* _ACTION ITEM_: Below are the records; copy out every line that holds the word "Critique".

AVAILABLE RECORDS START

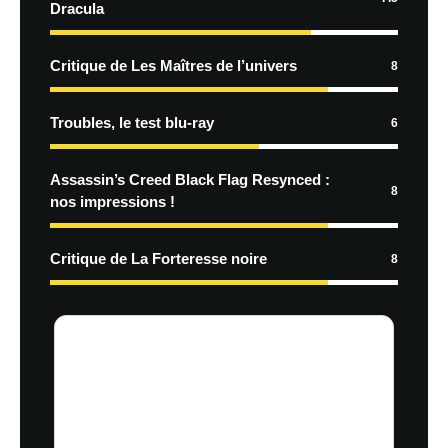
Dracula
Critique de Les Maîtres de l’univers
8
Troubles, le test blu-ray
6
Assassin’s Creed Black Flag Resynced :
8
nos impressions !
Critique de La Forteresse noire
8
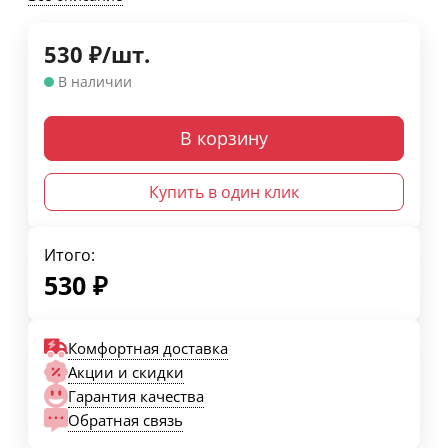
530
₽
/
шт.
В наличии
В корзину
Купить в один клик
Итого:
530
₽
Комфортная доставка
Акции и скидки
Гарантия качества
Обратная связь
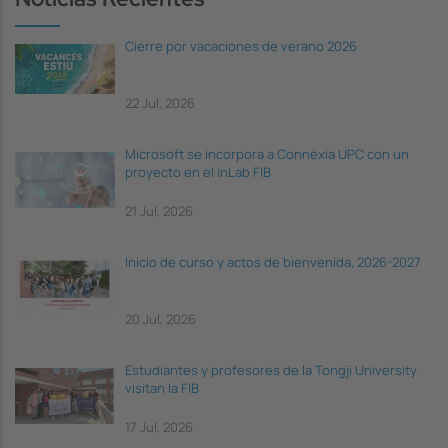
Cierre por vacaciones de verano 2026
22 Jul, 2026
Microsoft se incorpora a Connèxia UPC con un
proyecto en el inLab FIB
21 Jul, 2026
Inicio de curso y actos de bienvenida, 2026-2027
20 Jul, 2026
Estudiantes y profesores de la Tongji University
visitan la FIB
17 Jul, 2026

AVAILABLE RECORDS END

* _OUTPUT OF THE EXERCISE_:
Critique de Les Maîtres de l’univers
Critique de La Forteresse noire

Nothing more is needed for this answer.